Page-level text extractions
**********
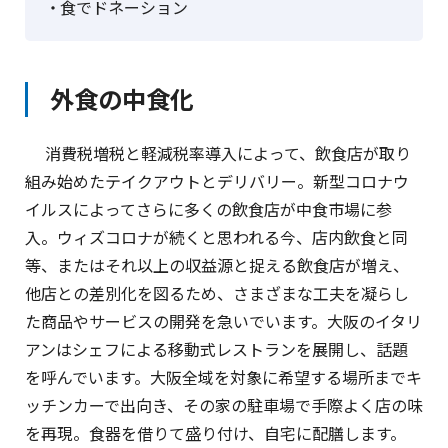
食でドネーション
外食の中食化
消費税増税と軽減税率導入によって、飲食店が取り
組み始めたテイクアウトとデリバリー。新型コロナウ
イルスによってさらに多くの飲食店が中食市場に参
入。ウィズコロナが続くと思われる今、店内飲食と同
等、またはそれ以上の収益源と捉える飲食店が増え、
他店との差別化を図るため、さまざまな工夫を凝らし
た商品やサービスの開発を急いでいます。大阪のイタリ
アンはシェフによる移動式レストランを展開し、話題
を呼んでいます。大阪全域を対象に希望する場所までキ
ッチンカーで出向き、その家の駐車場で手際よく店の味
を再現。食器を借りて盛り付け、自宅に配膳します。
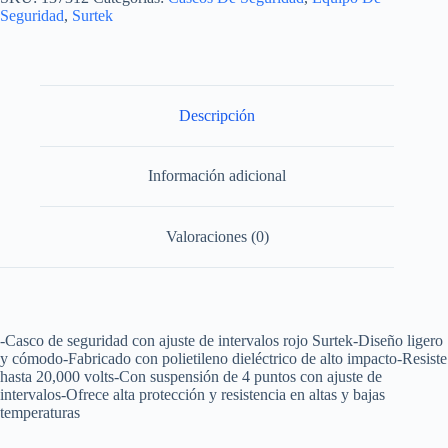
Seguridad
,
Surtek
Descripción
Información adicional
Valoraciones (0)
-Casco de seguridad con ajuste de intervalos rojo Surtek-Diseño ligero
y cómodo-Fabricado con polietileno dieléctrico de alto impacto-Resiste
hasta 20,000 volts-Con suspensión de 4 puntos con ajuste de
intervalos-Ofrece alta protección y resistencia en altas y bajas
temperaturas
**********
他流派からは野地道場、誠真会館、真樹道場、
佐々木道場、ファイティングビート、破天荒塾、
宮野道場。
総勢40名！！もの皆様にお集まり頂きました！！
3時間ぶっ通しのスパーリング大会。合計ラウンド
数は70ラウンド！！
**********
• ASSIGNED TASK: What do the entries above read from the line containing "消費税増税と軽減税率導入によって、飲食店が取り" through the line containing "Valoraciones (0)"? Output those lines exactly, both ends included, with the pictures left out.

• EXERCISE ANSWER:
消費税増税と軽減税率導入によって、飲食店が取り
組み始めたテイクアウトとデリバリー。新型コロナウ
イルスによってさらに多くの飲食店が中食市場に参
入。ウィズコロナが続くと思われる今、店内飲食と同
等、またはそれ以上の収益源と捉える飲食店が増え、
他店との差別化を図るため、さまざまな工夫を凝らし
た商品やサービスの開発を急いでいます。大阪のイタリ
アンはシェフによる移動式レストランを展開し、話題
を呼んでいます。大阪全域を対象に希望する場所までキ
ッチンカーで出向き、その家の駐車場で手際よく店の味
を再現。食器を借りて盛り付け、自宅に配膳します。
Seguridad
,
Surtek
Descripción
Información adicional
Valoraciones (0)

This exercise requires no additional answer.